Some of your repliers are beating around the bush a little, I'm going to come right out and say it: Source control systems are for controlling source code. They are built from top to bottom around the idea that they are storing text files. They are build around the idea that a text-based patch is a meaningful thing to use. They are build around the idea that there is a reasonable merge algorithm to use to merge two people's changes.

They can be used on things that physically resemble source code but aren't, like text-based document formats (raw HTML, for instance), but you probably won't need their full power and, by design, they lack features that would be useful in that case. For your convenience they are capable of storing small quantities of binary data since most projects have a little here and there. But in both cases, you're a bit out-of-spec.

When you try to stuff tons of binary data into them, they break. They do not just break at the practical level, in the sense that operations take a long time but maybe someday somebody could fix them with enough performance work. They break at the conceptual level. Their whole worldview is no longer valid. The invariants they are built on are gone. It's not just a little problem, it's fundamental, and here's the really important thing: It can't be fixed without making them no longer great source control systems.

I use git on a fairly big repository and the scanning is currently at the "annoying" level for me, but the scanning is there for good reasons, reasons related to its use as a source control system. On my small personal projects it definitely helps me a lot.

SVN is the wrong tool for the job. I don't know what the right tool is. It may not even exist. But SVN is still the wrong tool. (If nothing else you could hack together one of those key/value stores that have been on HN lately and cobble together something with the resulting hash values.)

And, going back to the original link, criticizing git for not working with a repository with large numbers of binary files is not a very interesting critique. If Perforce does work under those circumstances, I would conclude they've almost certainly had to make tradeoffs that make it a less powerful source control system. Based on what I've heard from Perforce users and critics, that is an accurate conclusion. But I have no direct experience myself.

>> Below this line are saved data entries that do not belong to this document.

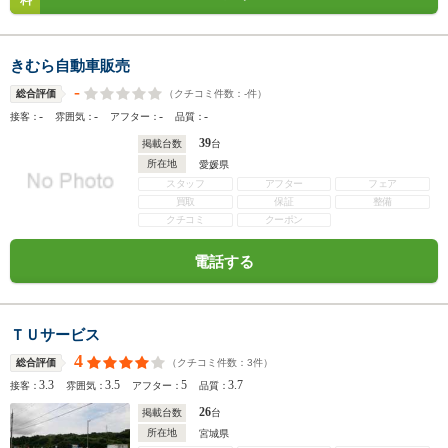
料
きむら自動車販売
-
（クチコミ件数：
-
件）
総合評価
-
-
-
-
接客：
雰囲気：
アフター：
品質：
39
掲載台数
台
所在地
愛媛県
スタッフ
アフター
フェア
買取
保証
整備
クチコミ
クーポン
電話する
ＴＵサービス
4
（クチコミ件数：
3
件）
総合評価
3.3
3.5
5
3.7
接客：
雰囲気：
アフター：
品質：
26
掲載台数
台
所在地
宮城県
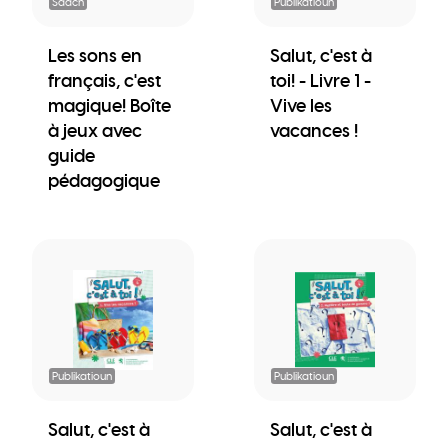
Saach
Publikatioun
Les sons en
Salut, c'est à
français, c'est
toi! - Livre 1 -
magique! Boîte
Vive les
à jeux avec
vacances !
guide
pédagogique
Publikatioun
Publikatioun
Salut, c'est à
Salut, c'est à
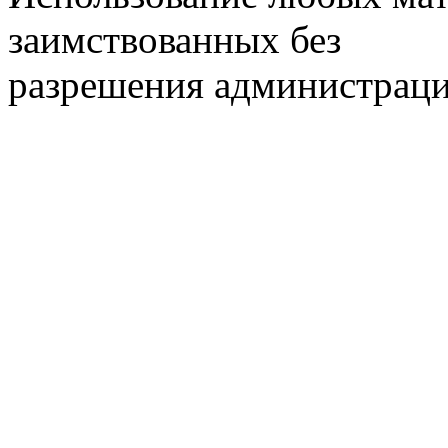
заимствованных без
разрешения администраци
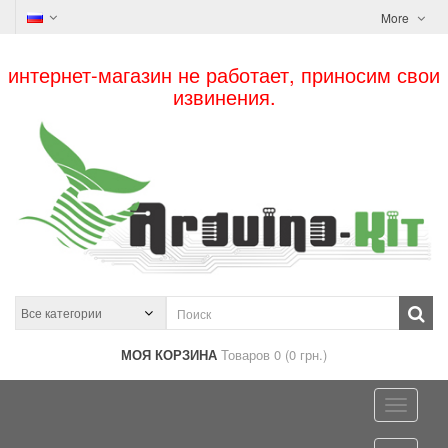
More
интернет-магазин не работает, приносим свои
извинения.
МОЯ КОРЗИНА
Товаров 0 (0 грн.)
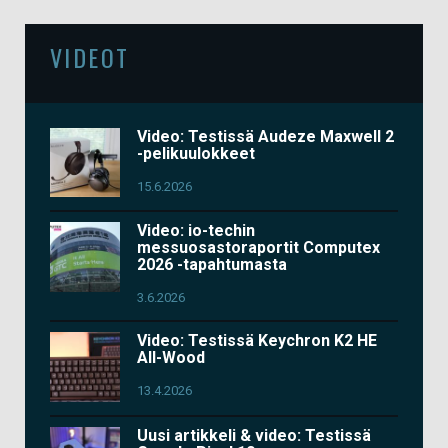
VIDEOT
Video: Testissä Audeze Maxwell 2
-pelikuulokkeet
15.6.2026
Video: io-techin
messuosastoraportit Computex
2026 -tapahtumasta
3.6.2026
Video: Testissä Keychron K2 HE
All-Wood
13.4.2026
Uusi artikkeli & video: Testissä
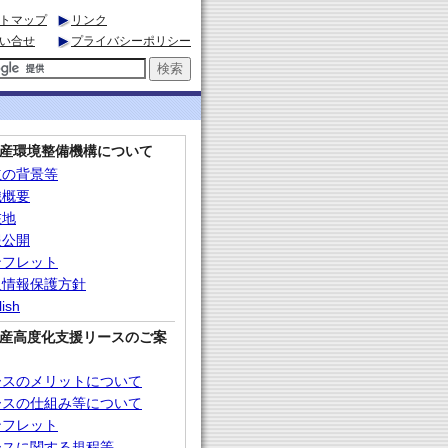
トマップ
リンク
い合せ
プライバシーポリシー
産環境整備機構について
立の背景等
織概要
在地
報公開
ンフレット
人情報保護方針
lish
産高度化支援リースのご案
ースのメリットについて
ースの仕組み等について
ンフレット
ースに関する規程等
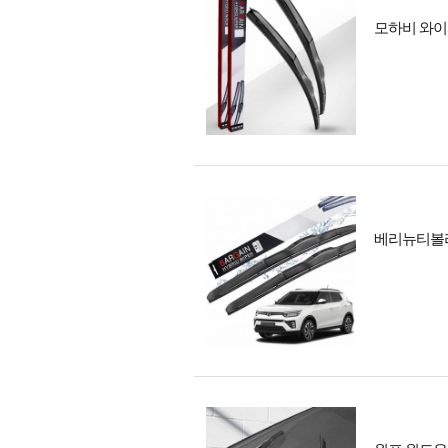
모하비 와이퍼
베리뉴티볼리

It can't be fixed without making them no longer great source control systems.

Why? Is there some deep architectural reason why Git can't perform like Perforce on large binary files? Something so deep it cannot ever be fixed? I've read through this whole thread and see no such reason yet, only hints that it exists.

Tradeoffs. silentbicycle's explanation is pretty good, but I want to call out the fact that you simply can not have an optimal source control system and an optimal binary blob management system. The two share a lot of similarities and there's a core that you could probably extract to use to build both, but when you're talking optimal systems, there are forces that are in conflict.

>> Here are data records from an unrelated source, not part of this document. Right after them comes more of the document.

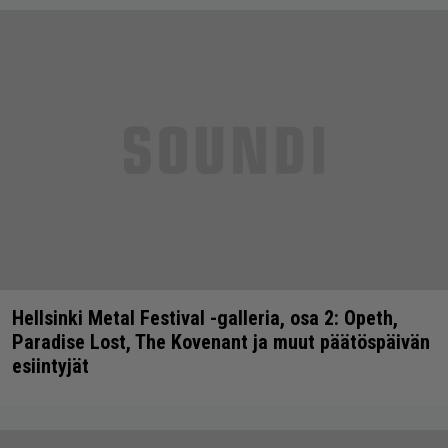
Hellsinki Metal Festival -galleria, osa 2: Opeth,
Paradise Lost, The Kovenant ja muut päätöspäivän
esiintyjät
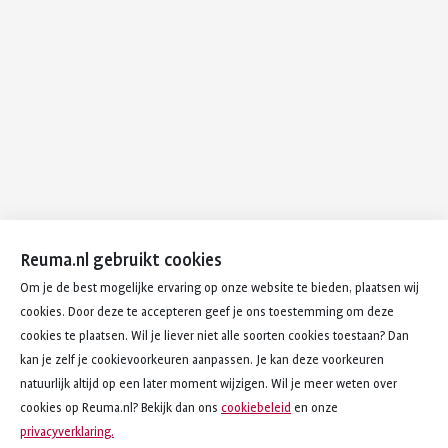
Reuma.nl gebruikt cookies
Om je de best mogelijke ervaring op onze website te bieden, plaatsen wij
cookies. Door deze te accepteren geef je ons toestemming om deze
cookies te plaatsen. Wil je liever niet alle soorten cookies toestaan? Dan
kan je zelf je cookievoorkeuren aanpassen. Je kan deze voorkeuren
natuurlijk altijd op een later moment wijzigen. Wil je meer weten over
cookies op Reuma.nl? Bekijk dan ons
cookiebeleid
en onze
privacyverklaring.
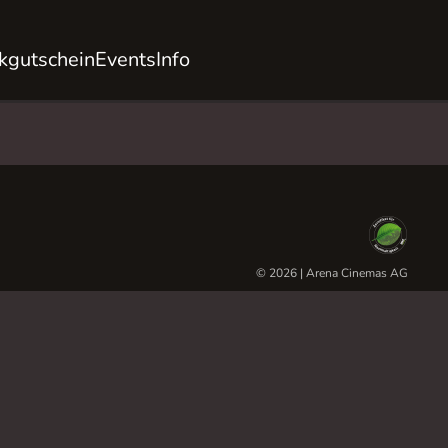
kgutschein
Events
Info
© 2026 | Arena Cinemas AG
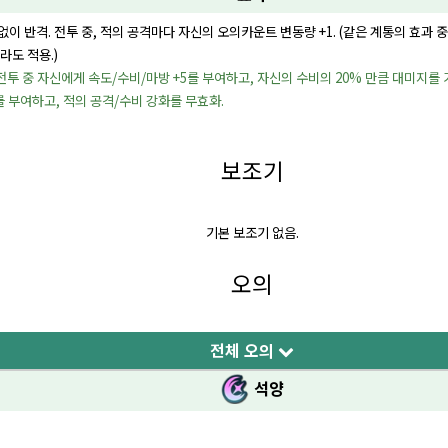
이 반격. 전투 중, 적의 공격마다 자신의 오의카운트 변동량 +1. (같은 계통의 효과 중
라도 적용.)
 전투 중 자신에게 속도/수비/마방 +5를 부여하고, 자신의 수비의 20% 만큼 대미지
5를 부여하고, 적의 공격/수비 강화를 무효화.
보조기
기본 보조기 없음.
오의
전체 오의
석양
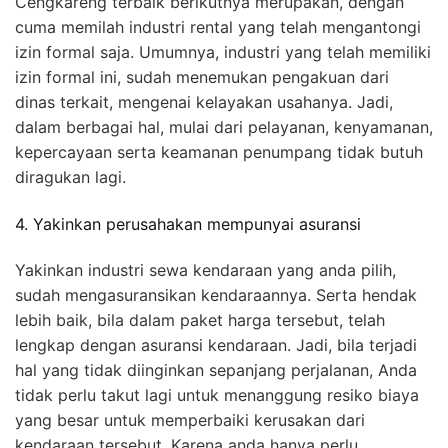
Cengkareng terbaik berikutnya merupakan, dengan
cuma memilah industri rental yang telah mengantongi
izin formal saja. Umumnya, industri yang telah memiliki
izin formal ini, sudah menemukan pengakuan dari
dinas terkait, mengenai kelayakan usahanya. Jadi,
dalam berbagai hal, mulai dari pelayanan, kenyamanan,
kepercayaan serta keamanan penumpang tidak butuh
diragukan lagi.
4. Yakinkan perusahakan mempunyai asuransi
Yakinkan industri sewa kendaraan yang anda pilih,
sudah mengasuransikan kendaraannya. Serta hendak
lebih baik, bila dalam paket harga tersebut, telah
lengkap dengan asuransi kendaraan. Jadi, bila terjadi
hal yang tidak diinginkan sepanjang perjalanan, Anda
tidak perlu takut lagi untuk menanggung resiko biaya
yang besar untuk memperbaiki kerusakan dari
kendaraan tersebut. Karena anda hanya perlu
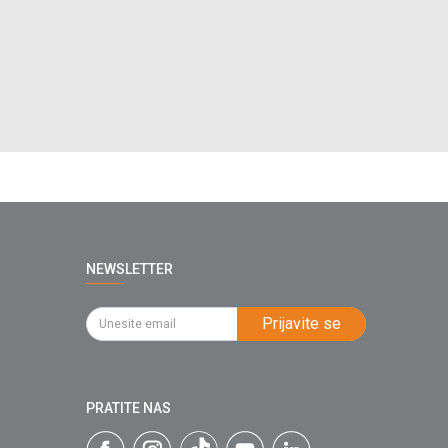
NEWSLETTER
Prijavite se
PRATITE NAS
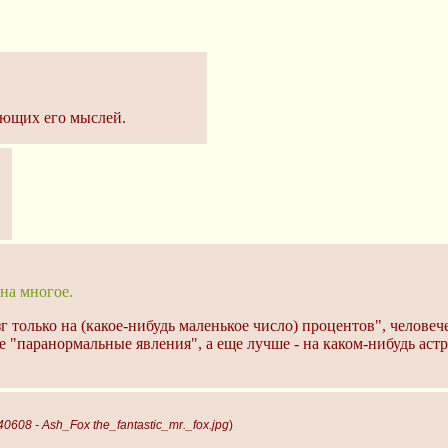
ающих его мыслей.
 на многое.
зг только на (какое-нибудь маленькое число) процентов", челове
е "паранормальные явления", а еще лучше - на каком-нибудь аст
0608 - Ash_Fox the_fantastic_mr._fox.jpg
)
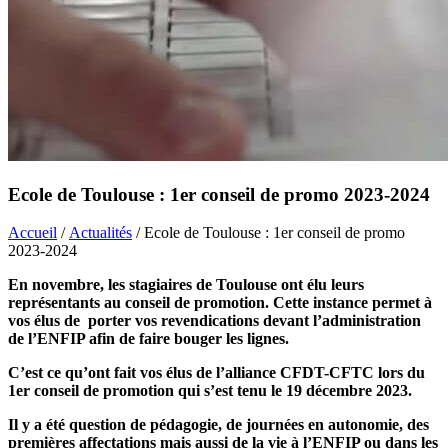
Ecole de Toulouse : 1er conseil de promo 2023-2024
Accueil
/
Actualités
/ Ecole de Toulouse : 1er conseil de promo
2023-2024
En novembre, les stagiaires de Toulouse ont élu leurs
représentants au conseil de promotion. Cette instance permet à
vos élus de porter vos revendications devant l’administration
de l’ENFIP afin de faire bouger les lignes.
C’est ce qu’ont fait vos élus de l’alliance CFDT-CFTC lors du
1er conseil de promotion qui s’est tenu le 19 décembre 2023.
Il y a été question de pédagogie, de journées en autonomie, des
premières affectations mais aussi de la vie à l’ENFIP ou dans les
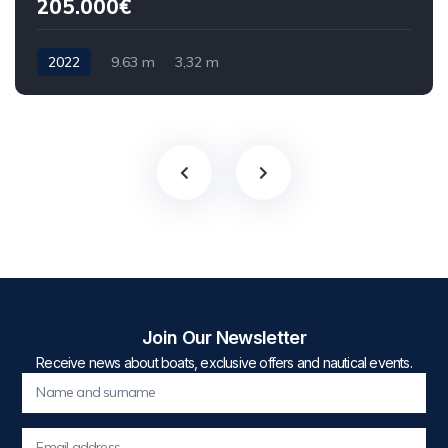
205.000€
2022
9.63 m
3,32 m
Join Our Newsletter
Receive news about boats, exclusive offers and nautical events.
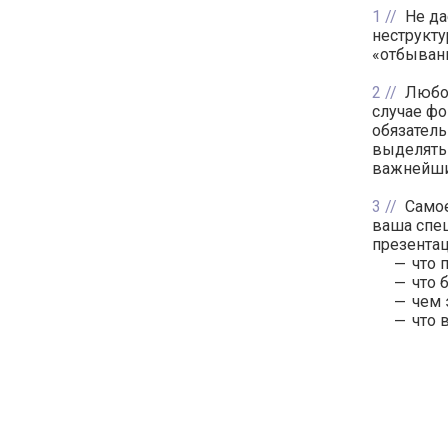
1
Не да
неструкту
«отбывани
2
Любой
случае фо
обязатель
выделять 
важнейших
3
Самое
ваша спец
презентац
что 
что 
чем 
что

The problem is that if you aren't hip-deep in both systems, you often can't see the tradeoffs, or if someone explains them to you, you might say "But just do this and this and this and you're done!" Hopefully, you've had some experience of someone coming up to you and saying that about some system you've written, perhaps your boss, so you know how it just doesn't work that way, because it's never that easy. If you haven't had this experience, you probably won't understand this point until you have.

There are always tradeoffs.

Lately at my work, I've run into a series of issues as I get closer to optimal in some parts of the product I'm responsible for where I have to make a decision that will either please one third of my customer base, or two thirds of my customer base. Neither are wrong, doing both isn't feasible, and the losing customers call in and wonder why they can't have it their way, and there isn't an answer I can give that satisfies them... but nevertheless, I have to chose. (I don't want to give specific examples, but broad examples would include "case sensitivity" (either way you lose in some cases) or whether or not you give a particularly moderately important unavoidable error message; half your customers are annoyed it shows up and the other half would call in to complain that it doesn't.) You can't have it all.

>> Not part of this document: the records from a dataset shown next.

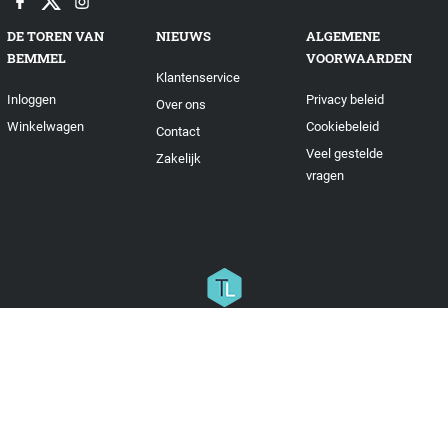
DE TOREN VAN
NIEUWS
ALGEMENE
BEMMEL
VOORWAARDEN
Klantenservice
Inloggen
Privacy beleid
Over ons
Winkelwagen
Cookiebeleid
Contact
Veel gestelde
Zakelijk
vragen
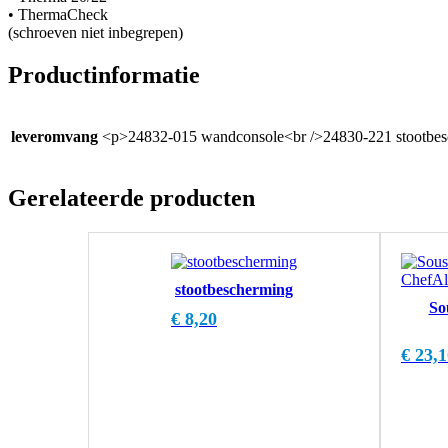
• ThermaCheck
(schroeven niet inbegrepen)
Productinformatie
leveromvang
<p>24832-015 wandconsole<br />24830-221 stootbes
Gerelateerde producten
stootbescherming
So
€
8,20
€
23,1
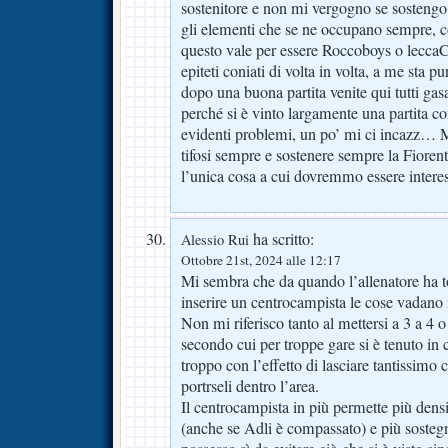
sostenitore e non mi vergogno se sostengo l
gli elementi che se ne occupano sempre, con
questo vale per essere Roccoboys o leccaC
epiteti coniati di volta in volta, a me sta
dopo una buona partita venite qui tutti gasati
perché si è vinto largamente una partita c
evidenti problemi, un po’ mi ci incazz… 
tifosi sempre e sostenere sempre la Fioren
l’unica cosa a cui dovremmo essere interes
ha scritto:
Alessio Rui
Ottobre 21st, 2024 alle 12:17
Mi sembra che da quando l’allenatore ha to
inserire un centrocampista le cose vadano
Non mi riferisco tanto al mettersi a 3 a 4 o
secondo cui per troppe gare si è tenuto in
troppo con l’effetto di lasciare tantissimo
portrseli dentro l’area.
Il centrocampista in più permette più densi
(anche se Adli è compassato) e più sostegn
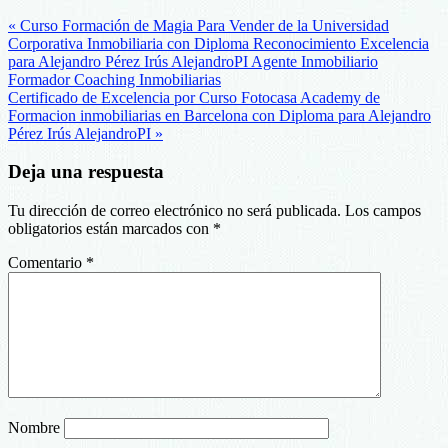
« Curso Formación de Magia Para Vender de la Universidad
Corporativa Inmobiliaria con Diploma Reconocimiento Excelencia
para Alejandro Pérez Irús AlejandroPI Agente Inmobiliario
Formador Coaching Inmobiliarias
Certificado de Excelencia por Curso Fotocasa Academy de
Formacion inmobiliarias en Barcelona con Diploma para Alejandro
Pérez Irús AlejandroPI »
Deja una respuesta
Tu dirección de correo electrónico no será publicada.
Los campos
obligatorios están marcados con
*
Comentario
*
Nombre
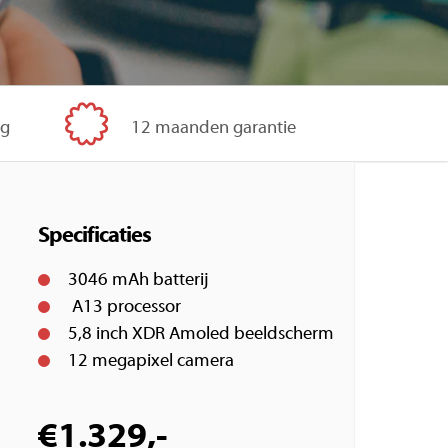
ig
12 maanden garantie
Specificaties
3046 mAh batterij
A13 processor
5,8 inch XDR Amoled beeldscherm
12 megapixel camera
€
1.329,-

To my understanding: When git looks for changes it scans all the tracked files (checking timestamps before hashing) and hashing those that look changed. Commits generate patches for all changed files, then generate hashes for each file, then hash the set of files in each directory for a hash of the directory, repeated until the state of the entire repository is collected into one hash. This is normally pretty fast, and has a lot of advantages as a way to represent state changes in the project, but it also means that if the project has several huge binary files sitting about (or thousands of large binaries, etc.), it will have to hash them as well. This requires a full pass through the file any time that they look like they might have changed, new files are added, etc. (Mercurial works very similarly, though the internal data structures are different.) Running sha1 on a 342M file just took about 9 seconds on my computer; this goes up linearly with file size.

Git deals with the state of the tree as a whole, while Perforce, Subversion, and some others work at a file-by-file level, so they only need to scan the huge files when adding them, doing comparisons for updates, etc. (Updating or scanning for changes on perforce or subversion does scan the whole tree, though, which can be very slow.)

You can make git ignore the binary files via .gitignore, of course, and then they won't slow source tracking down anymore. You need to use something else to keep them in sync, though. (Rysnc works well for me. Unison is supposed to be good for this, as well.) You can still track the file metadata, such as a checksum and a path to fetch it from automatically, in a text file in git. It won't be able to do merges on the binaries, but how often do you merge binaries?

Well, rsync has a mode where you say "look, if the file size and timestamp are the same, please just assume it hasn't changed - I'm happy with this and am willing to accept that if that isn't sufficient any resulting problems are mine".

I wonder if having some way to tell git to do the same for files with a particular extension/in a particular directory would get us a decent amount of the way there?

While I haven't checked the source, I'm pretty sure by default git doesn't re-hash any files unless the timestamps have changed. (I know Mercurial doesn't.)

The scaling situation for the top post would involve large binaries (builds or generated data) being added on a regular basis.

(oops, missed the edit window)

Git IS a key/value store database. (A filesystem is a kind of database, too, of course.) There's a good summary of the internal data structures here -- http://www.kernel.org/pub/software/scm/git/docs/user-manual....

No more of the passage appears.